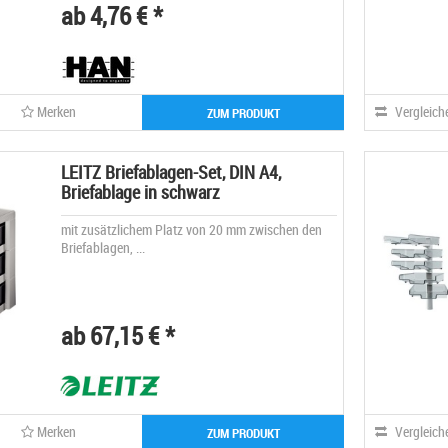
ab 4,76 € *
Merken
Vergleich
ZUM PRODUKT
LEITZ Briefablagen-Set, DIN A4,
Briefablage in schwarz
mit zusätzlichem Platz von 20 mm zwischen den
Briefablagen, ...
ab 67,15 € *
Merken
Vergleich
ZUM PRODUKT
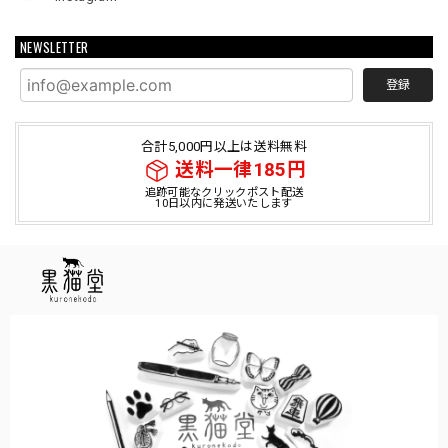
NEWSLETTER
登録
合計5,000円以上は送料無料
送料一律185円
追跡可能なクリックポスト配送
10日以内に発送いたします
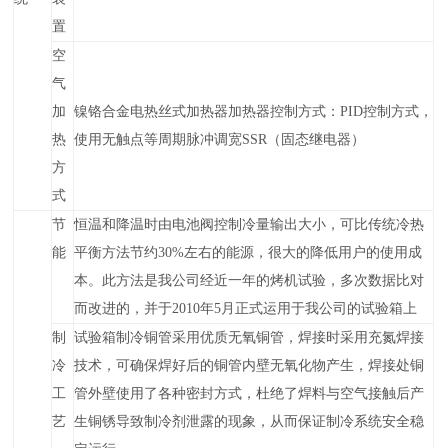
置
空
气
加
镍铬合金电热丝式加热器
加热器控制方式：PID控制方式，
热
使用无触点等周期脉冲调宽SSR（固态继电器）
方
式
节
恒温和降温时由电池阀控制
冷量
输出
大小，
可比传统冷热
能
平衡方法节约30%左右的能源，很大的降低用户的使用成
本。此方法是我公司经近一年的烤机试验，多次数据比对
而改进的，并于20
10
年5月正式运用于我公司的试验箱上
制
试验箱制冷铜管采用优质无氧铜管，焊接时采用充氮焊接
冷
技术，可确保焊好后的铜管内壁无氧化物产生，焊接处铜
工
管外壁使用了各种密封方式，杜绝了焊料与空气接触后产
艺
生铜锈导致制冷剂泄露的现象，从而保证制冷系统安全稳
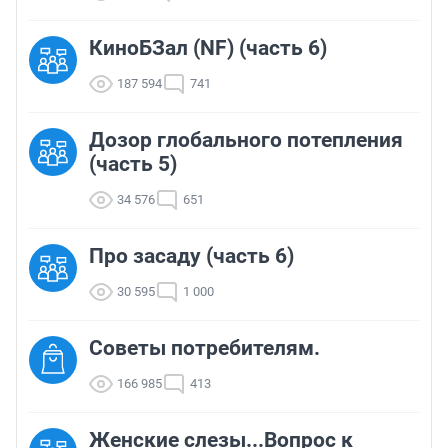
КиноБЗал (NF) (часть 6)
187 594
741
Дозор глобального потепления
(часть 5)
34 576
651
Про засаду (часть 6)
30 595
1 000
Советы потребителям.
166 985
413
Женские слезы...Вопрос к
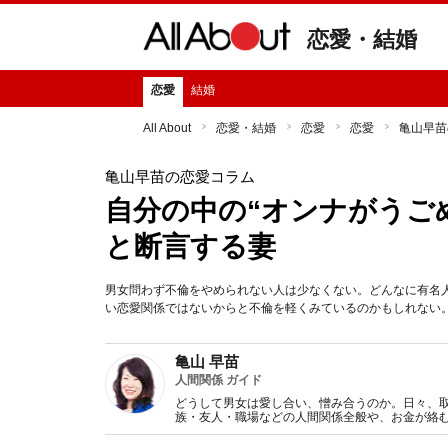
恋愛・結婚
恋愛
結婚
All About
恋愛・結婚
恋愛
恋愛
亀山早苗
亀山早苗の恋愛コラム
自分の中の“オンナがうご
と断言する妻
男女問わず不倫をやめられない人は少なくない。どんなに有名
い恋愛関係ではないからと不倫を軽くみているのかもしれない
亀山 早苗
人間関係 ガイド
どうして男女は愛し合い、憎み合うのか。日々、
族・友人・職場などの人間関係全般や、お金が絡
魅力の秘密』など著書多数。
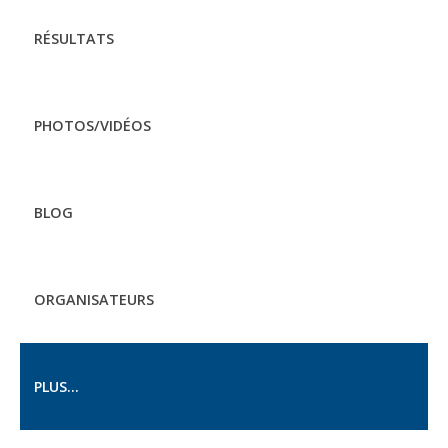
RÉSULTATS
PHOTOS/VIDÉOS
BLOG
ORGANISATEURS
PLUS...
==================================================
Determine how many lines above contain "часть" and respond with that number only.

### Answer to this task
3